La morte di Lorenzo arriva a tre settimane da quella di Lamberto Lucaccioni, avvenuta lo scorso 19 luglio al Cocoricò di Riccione. Il giovane aveva appena consumato una dose di ecstasy vendutagli da una amico. A causa della morte di Lamberto, il questore di Rimini ha ordinato la chiusura per quattro mesi del locale.

Queste ultime morti hanno suscitato un’ampia eco sulla stampa e sui social network, riaprendo il dibattito sul rapporto tra il consumo degli stupefacenti tra i ragazzi e le nuove forme di divertimento. In Italia, accanto ai controlli antispaccio e al lavoro di prevenzione del territorio, sta prendendo piede un’altra strategia, quella della “riduzione del danno”: di fronte all’impossibilità di eliminare del tutto l’uso degli stupefacenti, si cerca di limitarne il più possibile i danni alla salute. In pratica, si prevede il rafforzamento dell’assistenza per prevenire decessi o danni gravi.
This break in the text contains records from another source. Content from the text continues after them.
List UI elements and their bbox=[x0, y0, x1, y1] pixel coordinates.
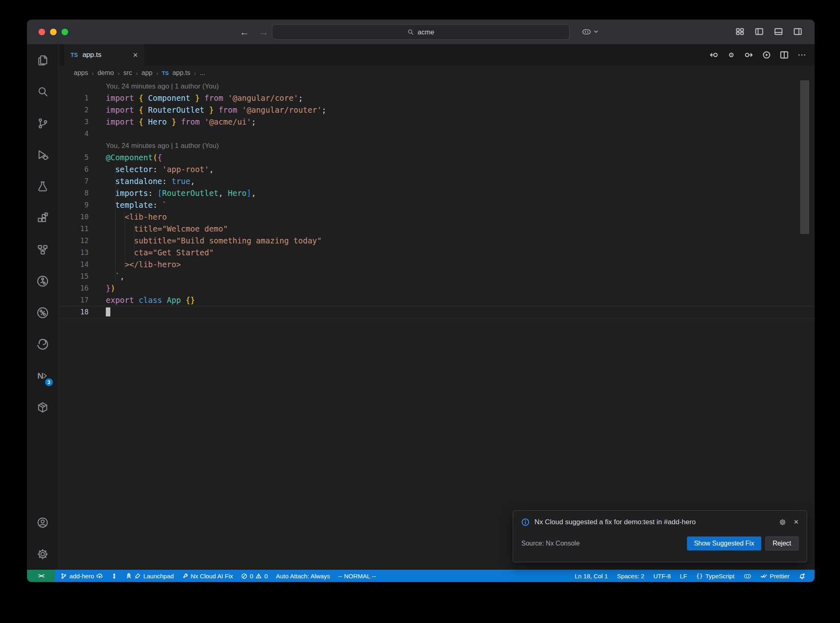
code-row: 17export class App {} bbox=[59, 294, 815, 306]
line-number: 1 bbox=[59, 92, 89, 104]
explorer-icon bbox=[37, 54, 49, 66]
notification-title: Nx Cloud suggested a fix for demo:test i… bbox=[534, 518, 696, 526]
run-icon[interactable] bbox=[762, 50, 771, 59]
sidebar-item-swirl[interactable] bbox=[27, 328, 59, 360]
copilot-menu[interactable] bbox=[582, 27, 598, 36]
sidebar-item-search[interactable] bbox=[27, 76, 59, 107]
sidebar-item-explorer[interactable] bbox=[27, 44, 59, 76]
tab-app-ts[interactable]: TS app.ts × bbox=[64, 44, 144, 66]
indent-guide bbox=[134, 223, 135, 235]
git-graph-status-item[interactable] bbox=[111, 573, 117, 579]
breadcrumb-item-demo[interactable]: demo bbox=[98, 69, 114, 77]
code-row: 1import { Component } from '@angular/cor… bbox=[59, 92, 815, 104]
sidebar-item-source-control[interactable] bbox=[27, 107, 59, 139]
eol-status-item[interactable]: LF bbox=[680, 573, 687, 580]
remote-indicator[interactable]: >< bbox=[27, 570, 55, 582]
line-number: 10 bbox=[59, 211, 89, 223]
scrollbar-thumb[interactable] bbox=[800, 80, 809, 234]
auto-attach-status-item[interactable]: Auto Attach: Always bbox=[276, 573, 330, 580]
sidebar-item-nx-console[interactable] bbox=[27, 265, 59, 297]
typescript-file-icon: TS bbox=[71, 52, 78, 58]
formatter-label: Prettier bbox=[770, 573, 790, 580]
code-row: 18 bbox=[59, 306, 815, 318]
vim-mode-status-item[interactable]: -- NORMAL -- bbox=[338, 573, 376, 580]
sidebar-item-package[interactable] bbox=[27, 391, 59, 423]
customize-layout-icon[interactable] bbox=[735, 27, 744, 36]
close-icon[interactable]: × bbox=[794, 517, 799, 527]
blame-annotation-text: You, 24 minutes ago | 1 author (You) bbox=[106, 140, 219, 152]
sidebar-item-testing[interactable] bbox=[27, 171, 59, 202]
launchpad-status-item[interactable]: Launchpad bbox=[126, 573, 173, 580]
code-row: 9 template: ` bbox=[59, 199, 815, 211]
code-text: template: ` bbox=[106, 199, 167, 211]
cursor-position-status-item[interactable]: Ln 18, Col 1 bbox=[575, 573, 608, 580]
language-status-item[interactable]: {} TypeScript bbox=[696, 573, 735, 580]
encoding-status-item[interactable]: UTF-8 bbox=[653, 573, 671, 580]
indent-guide bbox=[115, 259, 116, 271]
toggle-secondary-sidebar-icon[interactable] bbox=[793, 27, 802, 36]
copilot-icon bbox=[582, 27, 591, 36]
branch-status-item[interactable]: add-hero bbox=[61, 573, 103, 580]
close-window-button[interactable] bbox=[39, 29, 45, 35]
sidebar-item-accounts[interactable] bbox=[27, 507, 59, 538]
show-suggested-fix-button[interactable]: Show Suggested Fix bbox=[687, 537, 761, 550]
sidebar-item-project-structure[interactable] bbox=[27, 234, 59, 265]
formatter-status-item[interactable]: Prettier bbox=[760, 573, 790, 580]
sidebar-item-settings[interactable] bbox=[27, 538, 59, 570]
bell-icon bbox=[799, 573, 806, 580]
sidebar-item-extensions[interactable] bbox=[27, 202, 59, 234]
copilot-status-item[interactable] bbox=[744, 572, 751, 580]
breadcrumb: apps › demo › src › app › TS app.ts › ..… bbox=[59, 66, 815, 80]
reject-button[interactable]: Reject bbox=[765, 537, 799, 550]
nx-cloud-fix-status-item[interactable]: Nx Cloud AI Fix bbox=[182, 573, 233, 580]
line-number: 7 bbox=[59, 175, 89, 187]
project-structure-icon bbox=[37, 243, 49, 256]
search-icon bbox=[37, 86, 49, 98]
wrench-icon bbox=[182, 573, 188, 579]
open-changes-next-icon[interactable] bbox=[744, 50, 753, 59]
problems-status-item[interactable]: 0 0 bbox=[241, 573, 268, 580]
breadcrumb-item-app[interactable]: app bbox=[142, 69, 153, 77]
copilot-icon bbox=[744, 572, 751, 580]
code-text: import { Hero } from '@acme/ui'; bbox=[106, 116, 256, 128]
chevron-right-icon: › bbox=[194, 70, 196, 77]
screenshot-stage: ← → acme bbox=[0, 0, 840, 623]
maximize-window-button[interactable] bbox=[62, 29, 68, 35]
indent-guide bbox=[125, 211, 125, 223]
breadcrumb-item-apps[interactable]: apps bbox=[74, 69, 88, 77]
breadcrumb-item-src[interactable]: src bbox=[123, 69, 132, 77]
line-number: 17 bbox=[59, 294, 89, 306]
sidebar-item-run-debug[interactable] bbox=[27, 139, 59, 171]
minimize-window-button[interactable] bbox=[50, 29, 57, 35]
close-tab-icon[interactable]: × bbox=[133, 51, 138, 59]
tab-label: app.ts bbox=[82, 51, 101, 59]
notification-header: Nx Cloud suggested a fix for demo:test i… bbox=[521, 517, 799, 527]
code-row: 8 imports: [RouterOutlet, Hero], bbox=[59, 187, 815, 199]
sidebar-item-nx-cloud[interactable] bbox=[27, 297, 59, 328]
code-text: title="Welcmoe demo" bbox=[106, 223, 228, 235]
code-editor[interactable]: You, 24 minutes ago | 1 author (You)1imp… bbox=[59, 80, 815, 570]
toggle-primary-sidebar-icon[interactable] bbox=[755, 27, 764, 36]
split-editor-icon[interactable] bbox=[780, 50, 789, 59]
gear-icon[interactable] bbox=[779, 518, 786, 526]
status-right: Ln 18, Col 1 Spaces: 2 UTF-8 LF {} TypeS… bbox=[575, 572, 815, 580]
activity-bar: N 3 bbox=[27, 44, 59, 570]
sidebar-item-nx[interactable]: N 3 bbox=[27, 360, 59, 391]
notifications-status-item[interactable] bbox=[799, 573, 806, 580]
cursor-position-label: Ln 18, Col 1 bbox=[575, 573, 608, 580]
breadcrumb-item-file[interactable]: app.ts bbox=[172, 69, 190, 77]
line-number: 6 bbox=[59, 164, 89, 175]
timeline-icon[interactable] bbox=[727, 50, 736, 59]
nav-forward-button[interactable]: → bbox=[259, 27, 268, 38]
open-changes-prev-icon[interactable] bbox=[709, 50, 718, 59]
more-actions-icon[interactable] bbox=[797, 50, 806, 59]
command-center-search[interactable]: acme bbox=[272, 24, 570, 40]
code-text: selector: 'app-root', bbox=[106, 164, 214, 175]
nav-back-button[interactable]: ← bbox=[240, 27, 249, 38]
indent-guide bbox=[125, 235, 125, 247]
indent-guide bbox=[125, 259, 125, 271]
breadcrumb-more[interactable]: ... bbox=[200, 69, 205, 77]
indentation-status-item[interactable]: Spaces: 2 bbox=[617, 573, 644, 580]
vim-mode-label: -- NORMAL -- bbox=[338, 573, 376, 580]
toggle-panel-icon[interactable] bbox=[774, 27, 783, 36]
Ma il dibattito riguarda tutta l’Europa. Sta circolando in questi giorni sui social network la foto di Jordan Blackburn, un giovane inglese di 19 anni caduto in coma una settimana fa dopo aver preso dell’ecstasy al Kendall Calling festival, un raduno durato quattro giorni. Il ragazzo è stato ripreso intubato, sul letto di ospedale. La foto è stata scattata da un amico. Jordan, una volta ripresosi dal coma, ha voluto postare l’immagine in rete, chiedendo che gli venisse data la massima diffusione. «Guardate quali possono essere le conseguenze di una semplice pillola — ha scritto il giovane a commento della foto — e pensate sempre a cosa state mettendo nel vostro corpo».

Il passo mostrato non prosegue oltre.